The same channel's companion video ("Fuselage skin panels can buckle") confirms the angle: modern semi-monocoque fuselages are deliberately designed to let skin panels buckle in service, with frames and stringers spaced to control the post-buckled load path rather than prevent buckling outright. That's a genuinely non-obvious design philosophy borrowed from Wagner's tension-field theory, and it's why you'll see characteristic diagonal wrinkling on aircraft skins under load.
If the video delivers on the title, it should walk through why panel aspect ratio, Euler column behavior of stringers between frames, and skin effective-width calculations dominate the spacing decision — not ultimate tensile strength. This is exactly the kind of "the textbook answer is wrong" insight that's worth a few minutes, especially from a creator clearly teaching from a structures background rather than chasing views.
Daily YT Maker
2026-05-26
Channel: Victory boy here (207 subscribers)
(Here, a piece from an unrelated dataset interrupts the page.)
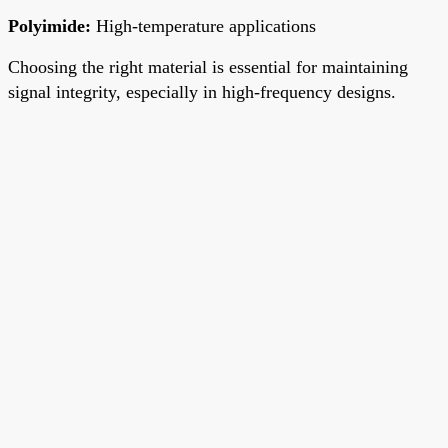
Polyimide
:
High-temperature applications
Choosing the right material is essential for maintaining
signal integrity, especially in high-frequency designs.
Most of today's batch is hashtag-spammed Shorts and quick clickbait clips — this is the one full-length build video with a real process to follow. The creator walks through fabricating a pair of Nightwing gauntlets from scratch, which is a surprisingly rich exercise in pattern-making, foam fabrication, and finishing — the same core skills that underpin most prop and armor work.
Cosplay builds like this are an accessible entry point into fabrication because the materials are cheap (EVA foam, contact cement, craft paint) but the techniques transfer directly to more serious work: drafting flat patterns from a 3D form, scoring and heat-forming foam to get curved shells, layering for depth, and sealing/painting to fake metal. Watching someone solve the fit problem — making something that wraps a forearm cleanly and articulates at the wrist — is genuinely useful even if you have no interest in superheroes.
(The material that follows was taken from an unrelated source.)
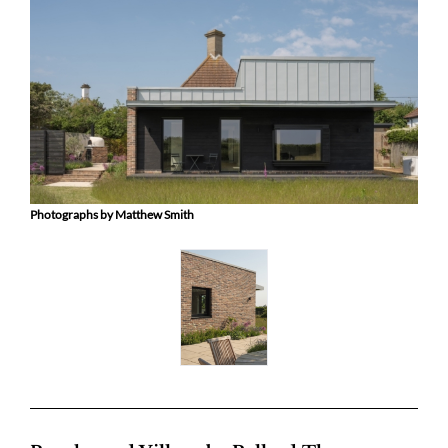
Photographs by Matthew Smith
At 207 subscribers this is a tiny channel, so expect rough edits rather than polished tutorial production, but the build itself is the substance. Worth a watch if you've been curious about getting into foamsmithing or want to see how a hobbyist tackles a symmetric pair of wearable props without a 3D printer.
Daily YT Welding
2026-05-26
Channel: Desert Dog Studios (519 subscribers)
Note: today's batch is unusually thin — most candidates are hashtag-spammed Shorts, AI-generated "molten silver dragon sword" clickbait, or background-music factory footage with no instructional content. This is the least-bad pick, and genuinely the only one that looks like a real smith working a real project.
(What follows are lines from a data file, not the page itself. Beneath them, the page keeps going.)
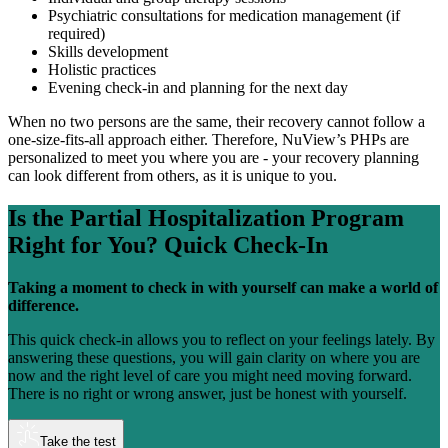
Psychiatric consultations for medication management (if
required)
Skills development
Holistic practices
Evening check-in and planning for the next day
When no two persons are the same, their recovery cannot follow a
one-size-fits-all approach either. Therefore, NuView’s PHPs are
personalized to meet you where you are - your recovery planning
can look different from others, as it is unique to you.
Is the
Partial Hospitalization Program
Right for You?
Quick Check-In
Taking a moment to check in with yourself can make a world of
difference.
This quick check-in allows you to reflect on your feelings lately. By
answering these questions, you will gain clarity on where you are
now and the right level of care you might need moving forward.
There is no right or wrong answer, just be honest with yourself.
Take the test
The medieval war pick (or horseman's pick) is an interesting subject because its design is driven entirely by a specific engineering problem: by the 14th century, plate armor had become good enough that swords and maces struggled to defeat it. The war pick concentrates the entire force of a swing onto a small hardened point, generating the pressure needed to punch through or deeply dent steel plate. The opposite side is typically a hammer face for blunt-force trauma against mail or helms.
Forging one is a useful study in asymmetric tool geometry: the smith has to draw out a long, tapered spike on one side of an eye (the hole for the handle) while keeping a squared hammer poll on the other, all without distorting the eye itself. Punching and drifting the eye, then forging the two ends in balance, is a classic test of a smith's control.
At 519 subscribers and made on viewer request, this looks like an honest workshop video rather than a content-farm reel.